If you plan to load multiple map sets that are available in data sets with common format, it is useful to engage the command build ini. It will accept a template file with placeholders, which will be filled with values from a tab-delimited text file. For example, if your pangenome data set consists of 20 genomes, the data file should contain 20 lines, one line per map set. You can add different organisms or sequences or gene annotations. For that, you will need multiple INI files, which can be generated using the command build ini.

Provide a template file where placeholders have the form of {number}, such as {0}, {1}, etc. The values from the rows and columns in the data files will be embedded into the corresponding placeholders. The values from the column 0 will fill {0}, and so forth.

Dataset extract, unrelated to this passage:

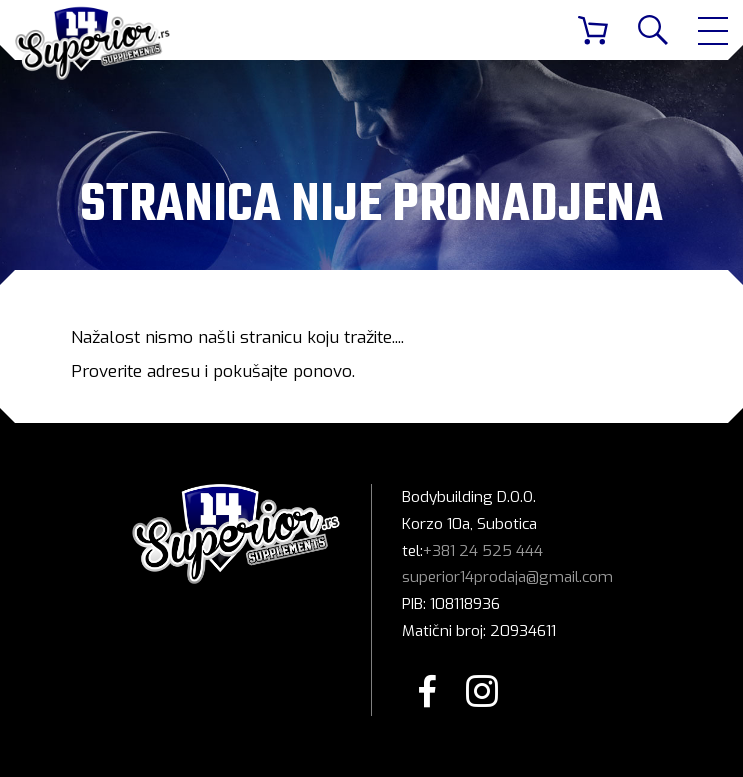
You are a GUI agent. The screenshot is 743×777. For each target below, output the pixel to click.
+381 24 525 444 (483, 551)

For instance, here is a template file for loading organism information:


[Organism]
; Organism ID (optional, if not specified, it will be autogenerated)
OrganismId={6}
; Look up taxonomy information in http://www.ncbi.nlm.nih.gov/taxonomy
; Taxnomy ID (required)
TaxonomyId={6}
; Alternative ID: user defined ID
;AlternativeId="x"
; Scientific name (required)
ScientificName={2} {3}
; Common name (optional)
{7}
;If plant, specify if the organism is monocot(0) or eudicot(1)
PlantClassification=1

The tab-delimited text data file (organisms.txt) is shown here as a table:

Solins1

v1.1

Solanum

insanum

Sins1

Sinsanum.fasta.gz

2056095

;

Solgig1

v1.2

Solanum

giganteum

Sgig1

Sgiganteum.fasta.gz

374017

;

Solvio1

v1.1

Solanum

violaceum

Svio1

Sviolaceum.fasta.gz

329803

;

Sollin1

v1.2

Solanum

linearifolium

Slin1

Slinnaeanum.fasta.gz

329777

CommonName=sodom-apple

Solang8

v1.1

Solanum

anguivi

Sang8

Sanguivi.fasta.gz

329760

;

Solrob1

v1.2

Solanum

robustum

Srob1

Srobustum.fasta.gz

238982

;

Solqui2

v1.3

Solanum

quitoense

Squi2

Squitoense.fasta.gz

227725

CommonName=lulo

The column with index 6 contains TaxonomyId that will also be used as OrganismId. The values will replace the placeholders {6}, which, as you can see, appear more than once in the template.

As the CommonName is optional and is not available for all the organisms, the placeholder {7} will be filled with the instruction with the common name or with the comment symbol.

The command to build the INI files need to know the template file, the data file, the way to name the output INI files, the output directory, etc. Place these parameters into another INI file (buildOrganisms.ini):


[Build]
;FileNameIndex (0-based): define which column contains the base file name for generated INI files. For example, if the column contains 'Solins1',
; the file 'Solins1.ini' will be created in the folder pointed by OutputDir
FileNameIndex=0

;OutputDir: specify the output folder for the generated INI files
OutputDir=$DATA/Samples/Organism/pangenome

;DataFile: the tab-delimited text file with lines containing the data for each genome. 
DataFile=$DATA/tomato/organisms.txt 

;TemplateFile: the template INI file with placeholders in the form of {0},{1},... referencing the corresponding columns of the tab-delimited data file.
TemplateFile=$DATA/tomato/templateOrganisms.ini

;TextDelimiters=Tab


The first instruction FileNameIndex=0 specifies the column that contains the base file name for the newly created INI files. As a result, the files like Solins1.ini will be created in the output directory $DATA/samples/Organism/pangenome.

To generate the INI files, run the command

PS> build ini -c buildOrganisms.ini

A similar approach can be used to generate INI files for loading FASTA sequences and gene annotation.